● **THE PROBLEM**
Lines holding the string "Tonale": copy each one from the listing below.

● **STORED DATA**
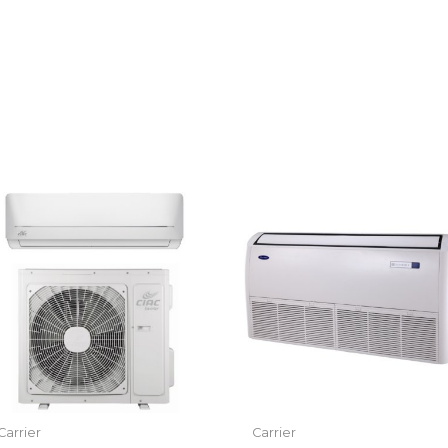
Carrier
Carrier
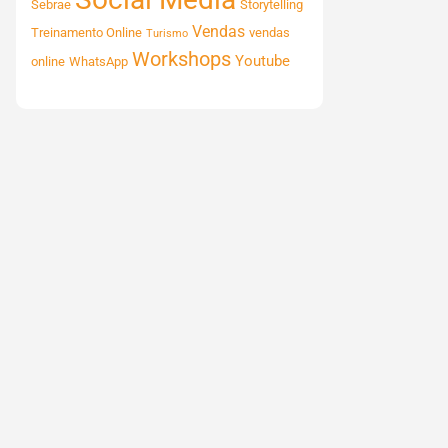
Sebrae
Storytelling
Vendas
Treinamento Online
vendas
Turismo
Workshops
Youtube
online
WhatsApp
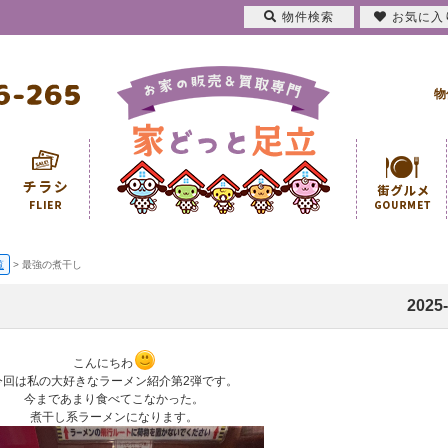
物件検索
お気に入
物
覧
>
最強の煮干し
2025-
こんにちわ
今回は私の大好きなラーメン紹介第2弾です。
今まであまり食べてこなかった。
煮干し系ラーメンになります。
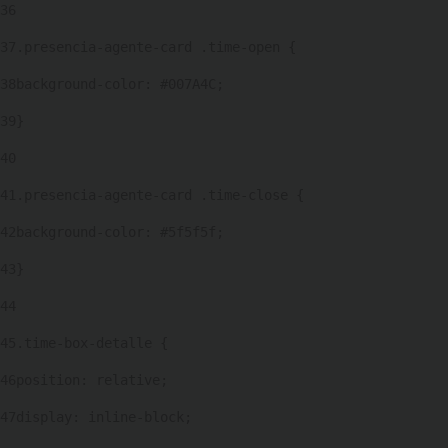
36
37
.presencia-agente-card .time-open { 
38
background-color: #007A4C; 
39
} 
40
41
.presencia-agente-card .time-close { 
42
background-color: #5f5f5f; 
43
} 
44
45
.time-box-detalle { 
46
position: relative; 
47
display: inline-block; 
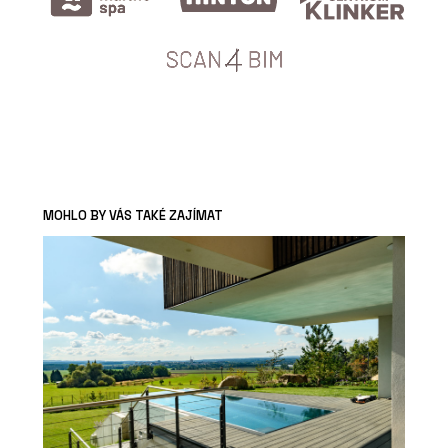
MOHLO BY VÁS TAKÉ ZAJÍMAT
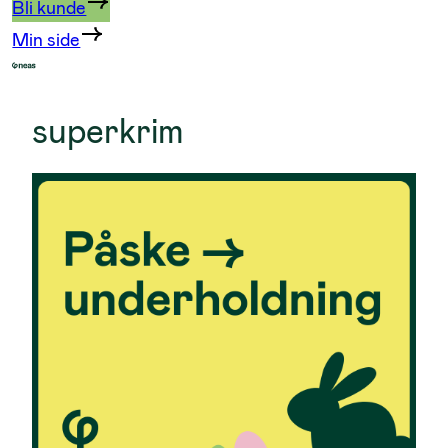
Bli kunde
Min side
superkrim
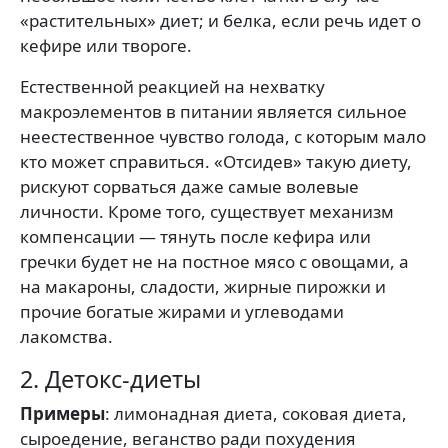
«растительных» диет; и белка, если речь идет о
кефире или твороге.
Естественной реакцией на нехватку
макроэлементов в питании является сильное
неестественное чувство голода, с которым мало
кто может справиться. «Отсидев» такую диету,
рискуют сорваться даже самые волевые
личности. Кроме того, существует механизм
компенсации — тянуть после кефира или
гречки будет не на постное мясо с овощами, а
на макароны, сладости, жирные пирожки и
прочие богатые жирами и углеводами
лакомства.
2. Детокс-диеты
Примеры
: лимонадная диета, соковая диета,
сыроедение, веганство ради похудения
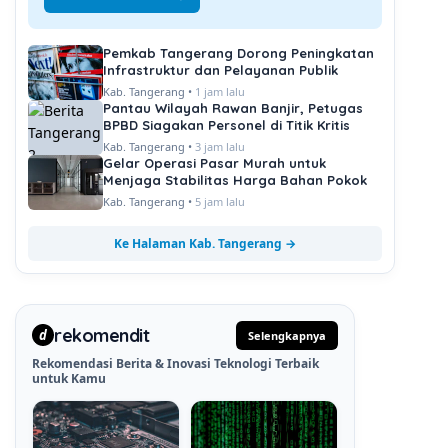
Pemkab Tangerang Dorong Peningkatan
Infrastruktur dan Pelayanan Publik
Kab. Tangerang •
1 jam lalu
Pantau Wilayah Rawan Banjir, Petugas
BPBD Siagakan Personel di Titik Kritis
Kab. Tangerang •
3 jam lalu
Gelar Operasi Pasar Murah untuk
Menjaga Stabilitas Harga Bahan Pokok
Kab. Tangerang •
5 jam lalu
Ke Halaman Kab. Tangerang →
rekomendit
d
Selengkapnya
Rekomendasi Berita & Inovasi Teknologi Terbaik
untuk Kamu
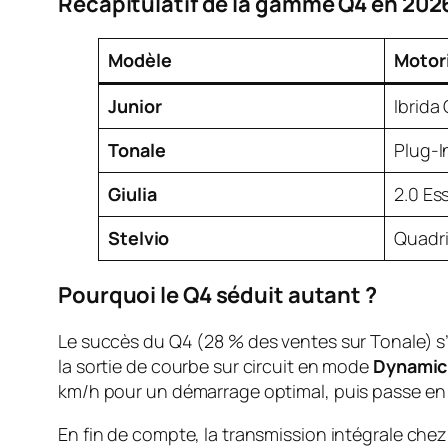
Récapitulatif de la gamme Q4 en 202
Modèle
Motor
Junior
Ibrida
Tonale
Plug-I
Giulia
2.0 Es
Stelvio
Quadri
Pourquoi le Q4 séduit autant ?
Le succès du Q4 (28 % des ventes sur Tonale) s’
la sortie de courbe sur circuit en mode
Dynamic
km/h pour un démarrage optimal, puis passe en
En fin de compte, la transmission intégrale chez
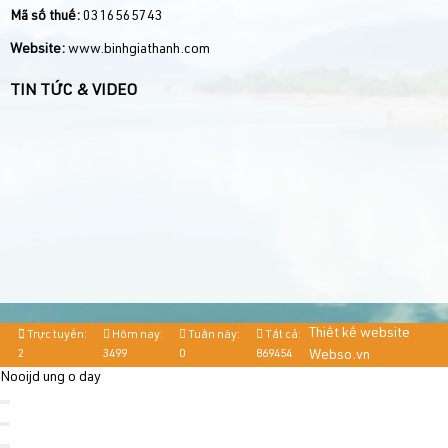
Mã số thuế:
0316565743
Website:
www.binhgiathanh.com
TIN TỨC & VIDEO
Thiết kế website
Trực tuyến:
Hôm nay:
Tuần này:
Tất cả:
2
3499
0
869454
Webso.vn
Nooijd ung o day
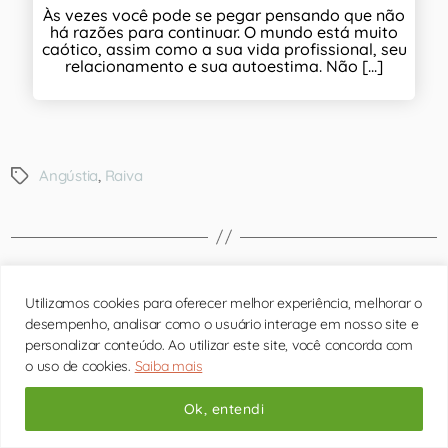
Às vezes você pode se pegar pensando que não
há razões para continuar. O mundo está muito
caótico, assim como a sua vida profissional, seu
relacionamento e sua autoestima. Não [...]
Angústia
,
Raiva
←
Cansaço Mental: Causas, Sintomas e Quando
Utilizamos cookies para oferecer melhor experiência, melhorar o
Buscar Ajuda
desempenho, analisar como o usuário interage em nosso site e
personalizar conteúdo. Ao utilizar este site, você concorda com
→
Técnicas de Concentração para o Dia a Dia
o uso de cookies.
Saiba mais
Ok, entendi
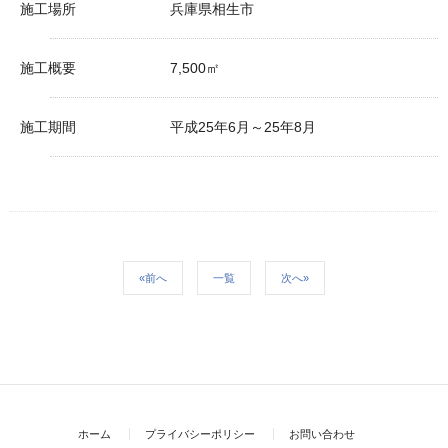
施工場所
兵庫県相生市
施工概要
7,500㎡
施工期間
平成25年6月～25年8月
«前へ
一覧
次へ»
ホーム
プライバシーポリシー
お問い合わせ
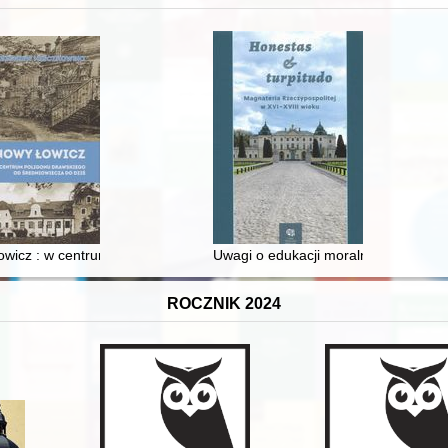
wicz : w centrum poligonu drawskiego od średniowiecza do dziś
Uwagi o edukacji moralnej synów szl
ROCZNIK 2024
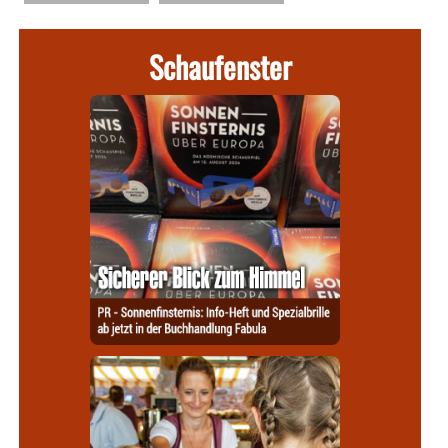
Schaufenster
==
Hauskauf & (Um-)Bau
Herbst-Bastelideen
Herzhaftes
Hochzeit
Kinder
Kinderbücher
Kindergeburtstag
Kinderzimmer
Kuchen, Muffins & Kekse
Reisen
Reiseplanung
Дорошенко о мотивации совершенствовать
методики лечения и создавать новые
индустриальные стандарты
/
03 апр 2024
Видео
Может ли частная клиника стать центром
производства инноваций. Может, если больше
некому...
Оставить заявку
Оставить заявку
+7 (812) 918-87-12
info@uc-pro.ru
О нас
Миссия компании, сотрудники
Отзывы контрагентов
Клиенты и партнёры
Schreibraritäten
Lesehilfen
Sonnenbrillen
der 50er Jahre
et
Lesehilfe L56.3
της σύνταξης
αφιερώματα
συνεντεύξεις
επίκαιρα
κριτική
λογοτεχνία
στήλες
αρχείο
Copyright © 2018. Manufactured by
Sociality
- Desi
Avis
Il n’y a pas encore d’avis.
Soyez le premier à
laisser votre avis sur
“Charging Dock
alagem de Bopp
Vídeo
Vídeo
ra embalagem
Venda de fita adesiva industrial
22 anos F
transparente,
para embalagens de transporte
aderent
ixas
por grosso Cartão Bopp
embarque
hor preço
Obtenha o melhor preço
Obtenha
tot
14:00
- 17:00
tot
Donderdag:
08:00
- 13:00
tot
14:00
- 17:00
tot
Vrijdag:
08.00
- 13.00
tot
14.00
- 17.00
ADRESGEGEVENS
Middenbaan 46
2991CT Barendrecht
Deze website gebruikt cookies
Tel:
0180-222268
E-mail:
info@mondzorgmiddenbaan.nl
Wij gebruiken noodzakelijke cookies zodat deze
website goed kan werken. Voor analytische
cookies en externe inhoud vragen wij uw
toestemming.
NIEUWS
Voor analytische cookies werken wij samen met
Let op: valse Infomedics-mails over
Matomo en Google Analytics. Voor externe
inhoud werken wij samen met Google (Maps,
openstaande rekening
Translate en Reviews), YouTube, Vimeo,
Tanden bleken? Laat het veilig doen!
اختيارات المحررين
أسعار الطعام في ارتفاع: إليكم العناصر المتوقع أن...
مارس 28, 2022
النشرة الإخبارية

● **WRITTEN RESPONSE**
Tonale
Le succès du Q4 (28 % des ventes sur Tonale) s’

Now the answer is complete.